Given information:
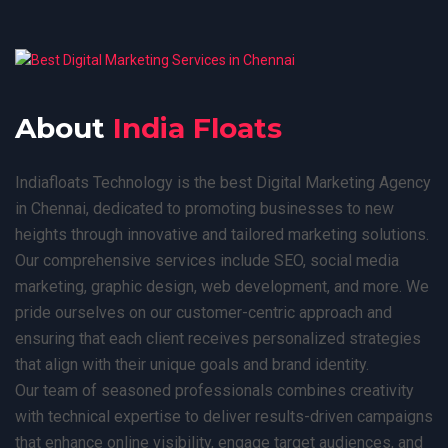
About
India Floats
Indiafloats Technology is the best Digital Marketing Agency
in Chennai, dedicated to promoting businesses to new
heights through innovative and tailored marketing solutions.
Our comprehensive services include SEO, social media
marketing, graphic design, web development, and more. We
pride ourselves on our customer-centric approach and
ensuring that each client receives personalized strategies
that align with their unique goals and brand identity.
Our team of seasoned professionals combines creativity
with technical expertise to deliver results-driven campaigns
that enhance online visibility, engage target audiences, and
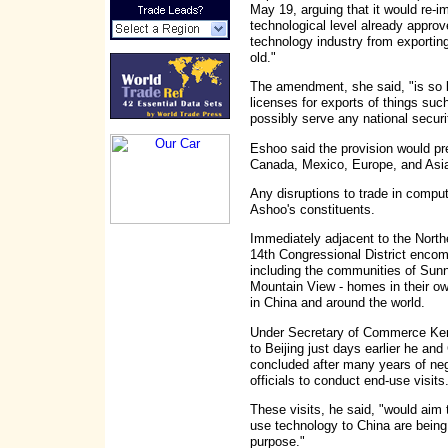
May 19, arguing that it would re-
technological level already approv
technology industry from exportin
old."
The amendment, she said, "is so b
licenses for exports of things su
possibly serve any national securit
Eshoo said the provision would p
Canada, Mexico, Europe, and Asi
Any disruptions to trade in compute
Ashoo's constituents.
Immediately adjacent to the Northe
14th Congressional District encomp
including the communities of Sunn
Mountain View - homes in their o
in China and around the world.
Under Secretary of Commerce Kenne
to Beijing just days earlier he an
concluded after many years of ne
officials to conduct end-use visits
These visits, he said, "would aim 
use technology to China are being 
purpose."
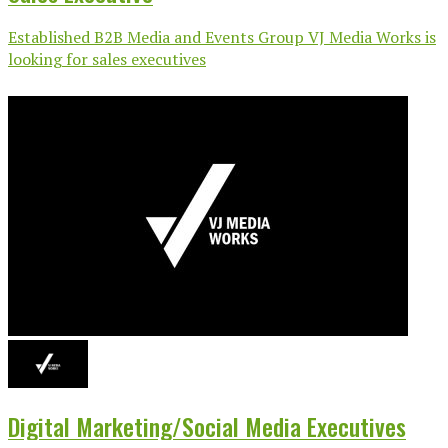
Established B2B Media and Events Group VJ Media Works is
looking for sales executives
Digital Marketing/Social Media Executives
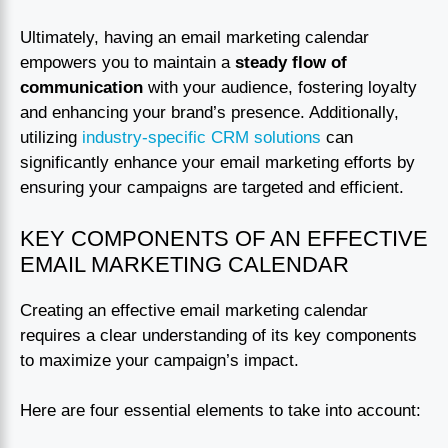
Ultimately, having an email marketing calendar
empowers you to maintain a
steady flow of
communication
with your audience, fostering loyalty
and enhancing your brand’s presence. Additionally,
utilizing
industry-specific CRM solutions
can
significantly enhance your email marketing efforts by
ensuring your campaigns are targeted and efficient.
KEY COMPONENTS OF AN EFFECTIVE
EMAIL MARKETING CALENDAR
Creating an effective email marketing calendar
requires a clear understanding of its key components
to maximize your campaign’s impact.
Here are four essential elements to take into account:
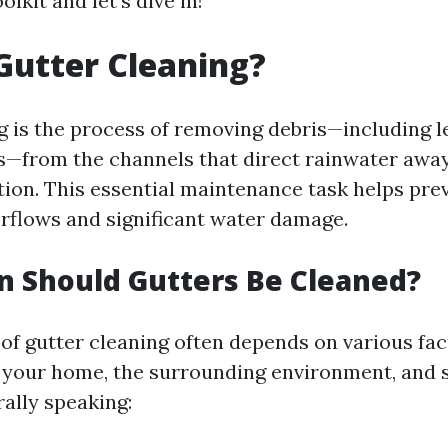
olkit and let’s dive in!
Gutter Cleaning?
g is the process of removing debris—including le
s—from the channels that direct rainwater awa
ion. This essential maintenance task helps prev
erflows and significant water damage.
 Should Gutters Be Cleaned?
of gutter cleaning often depends on various fac
f your home, the surrounding environment, and 
ally speaking:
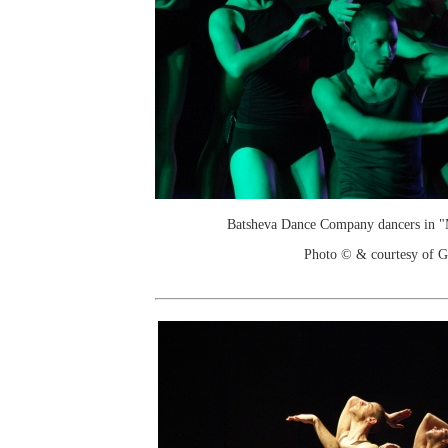
Batsheva Dance Company dancers in 
Photo © & courtesy of 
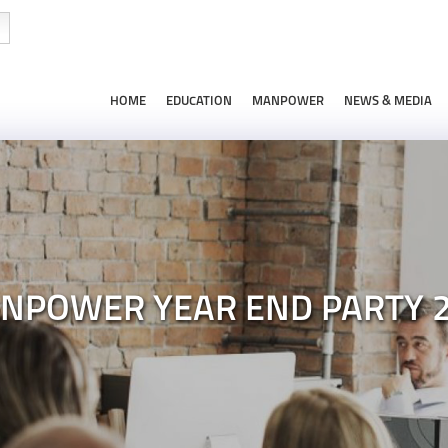
HOME
EDUCATION
MANPOWER
NEWS & MEDIA
NPOWER YEAR END PARTY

Exercise aim: Check the entries above for the word "that" and copy every line where it turns up.

Solution to this exercise:
ensuring that each client receives personalized strategies
that align with their unique goals and brand identity.
that enhance online visibility, engage target audiences, and
May 19, arguing that it would re-
s—from the channels that direct rainwater awa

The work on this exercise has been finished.